Russia is now very clearly using the same methods for its multiple ‘trials’ and, often, life sentences against Ukrainian prisoners of war.  

While the horrific nature of the Crocus City Hall attack is not in question, it can only be hoped that the evidently tortured men shown on Russian television really were involved.  Given Russia’s attempt to blame Ukraine for an attack that an ‘Islamic State faction’ admitted to, this is not at all guaranteed.

Bastrykin’s reference to multiple killers as those deserving of the death penalty is hypocritical for another reason.  Russia has, since the second half of 2022, been releasing convicted criminals, including those who killed several people, if they agree to fight in Ukraine.  Very many have returned to Russia, ‘pardoned’ and free, only to kill again.  Nor is this a particular problem, since those who reoffend, or others suspected of a crime, or those convicted already, can get charges dropped or the sentence suspended if they sign a contract to fight in Russia’s army. 

In theory, only those facing or convicted of minor or medium severity crimes are considered.  This, however, was the theory from the outset, but it did not stop Russia releasing those convicted of multiple killings or other violent crimes. 

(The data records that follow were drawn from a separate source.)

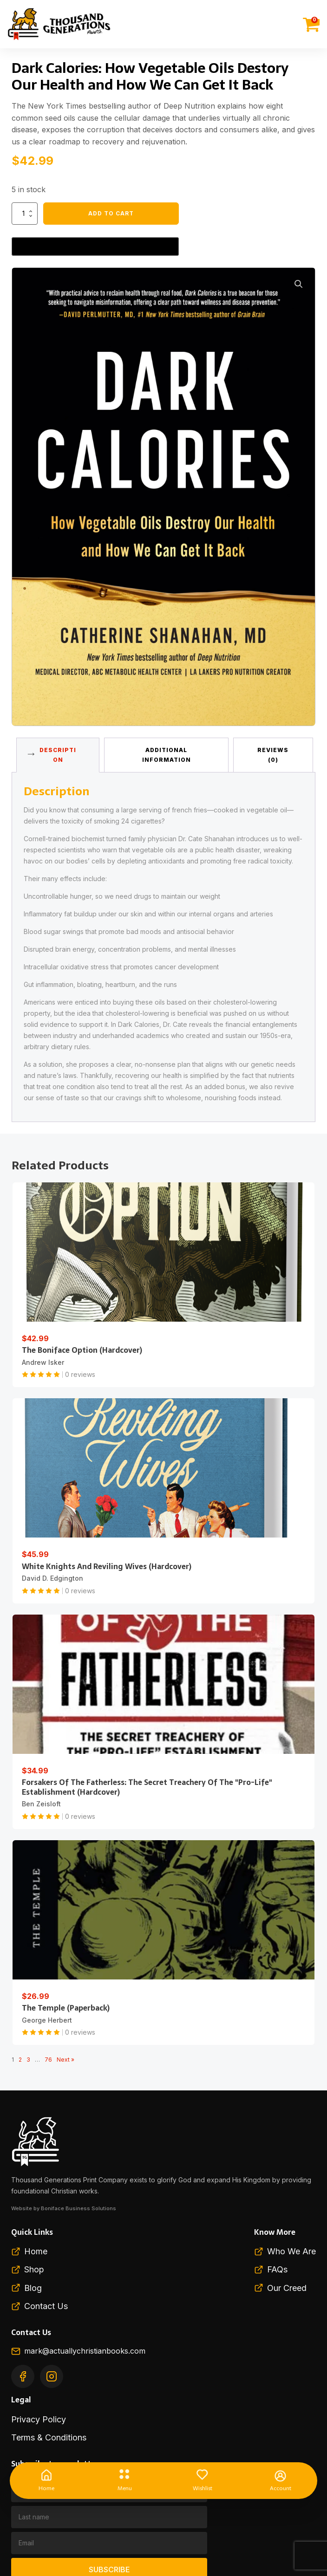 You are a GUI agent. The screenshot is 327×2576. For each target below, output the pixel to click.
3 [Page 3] (28, 2059)
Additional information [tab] (166, 754)
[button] (298, 284)
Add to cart (111, 213)
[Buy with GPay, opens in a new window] (95, 246)
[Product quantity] (25, 213)
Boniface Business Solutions (78, 2208)
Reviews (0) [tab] (272, 754)
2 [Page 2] (20, 2059)
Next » (65, 2059)
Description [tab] (57, 754)
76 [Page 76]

The only consistency appears to be that those convicted on ‘terrorism’ charges are not eligible. Russia is, however, abusing its fatally flawed ‘terrorism legislation’ as a weapon, especially against the Crimean Tatar human rights movement, in occupied Crimea and against Ukrainians abducted from other occupied Ukrainian territory.  These recognized political prisoners are the people who are being sentenced to 20 years or more in Russian prisons.  Even Bastrykin is not proposing sentencing men to death who are accused of ‘terrorism’ purely on the basis of a flawed Supreme Court ruling and unproven involvement in an organization (Hizb ut-Tahrir) which is legal in Ukraine.   There is less scope for optimism about the kind of ‘trials’ Russia is now concocting against Ukrainian prisoners of war who are, effectively, accused of Russia’s crimes in Mariupol or other Ukrainian cities.  The same is true of the many ‘terrorism’ or ‘international terrorism’ charges that Russia is using against civilians abducted from their homes in occupied parts of Ukraine.  Even the fundamental principle that the law is not retroactive was flouted in occupied Crimea for Russia’s persecution of Crimean Tatar leader Akhtem Chiygoz and other Crimean Tatars.  Even if this principle was upheld with respect to the death penalty, it would not protect Ukrainians seized after the decision on reinstatement.

Russia is claiming that Ukrainian territory is now ‘Russian’ and is also making it impossible for Ukrainians to live there without accepting Russian citizenship.  This means that any reinstatement of the death penalty could be applied against Ukrainians.